Sec. 1.5000A-5 Administration and procedure.
* * * * *
(c) Effective/applicability date. (1) Except as provided in
paragraph (c)(2), this section and Sec. Sec. 1.5000A-1 through
1.5000A-4 apply for months beginning after December 31, 2013.
(2) Paragraph (e)(3)(ii)(G) of Sec. 1.5000A-3 applies to months
beginning after December 31, 2016.
0
Par. 9. Revise Sec. 1.6011-8 to read as follows:
Sec. 1.6011-8 Requirement of income tax return for taxpayers who
claim the premium tax credit under section 36B.

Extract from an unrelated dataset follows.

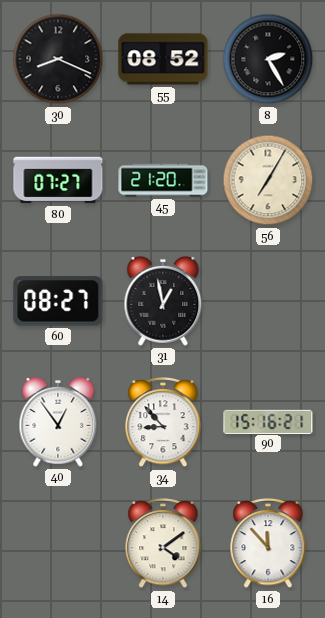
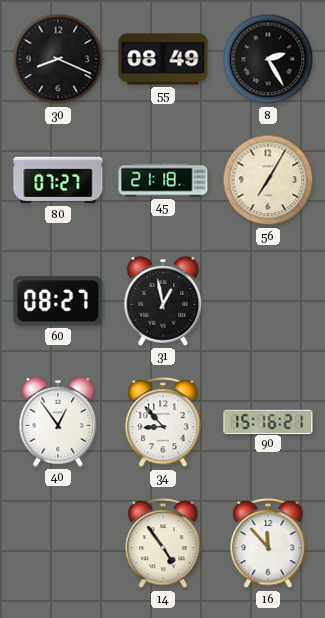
55: 08:52 -> 08:49
45: 21:20 -> 21:18
14: 4:09 -> 4:54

(a) Requirement of return. Except as otherwise provided in this
paragraph (a), a taxpayer who receives the benefit of advance payments
of the premium tax credit under section 36B must file an income tax
return for that taxable year on or before the due date for the return
(including extensions of time for filing) and reconcile the advance
credit payments. However, if advance credit payments are made for
coverage of an individual for whom no taxpayer claims a personal
exemption deduction, the taxpayer who attests to the Exchange to the
intention to claim a personal exemption deduction for the individual as
part of the determination that the taxpayer is eligible for advance
credit payments must file a tax return and reconcile the advance credit
payments.
(b) Effective/applicability date. Except as otherwise provided,
this section applies for taxable years beginning after December 31,
2016. Paragraph (a) of Sec. 1.6011-8 as contained in 26 CFR part I
edition revised as of April 1, 2016, applies to taxable years ending
after December 31, 2013, and beginning before January 1, 2017.
Sec. 301.6011-2 [Amended]
0
Par. 10. Section 301.6011-2(b)(1) is amended by adding ``1095-B, 1095-
C'' after ``1094 series'', and removing ``1095 series''.
John Dalrymple,
Deputy Commissioner for Services and Enforcement.